Collected data
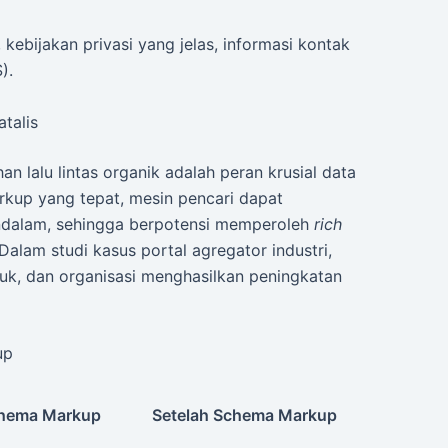
kebijakan privasi yang jelas, informasi kontak
).
talis
n lalu lintas organik adalah peran krusial data
kup yang tepat, mesin pencari dapat
ndalam, sehingga berpotensi memperoleh
rich
 Dalam studi kasus portal agregator industri,
duk, dan organisasi menghasilkan peningkatan
up
hema Markup
Setelah Schema Markup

__WHAT TO WORK ON__.
Each of the lines from the one holding "n lalu lintas" through the final line of the entries is to be set down exactly, and no others.

__YOUR SOLUTION__.
n lalu lintas organik adalah peran krusial data
kup yang tepat, mesin pencari dapat
ndalam, sehingga berpotensi memperoleh
rich
 Dalam studi kasus portal agregator industri,
duk, dan organisasi menghasilkan peningkatan
up
hema Markup
Setelah Schema Markup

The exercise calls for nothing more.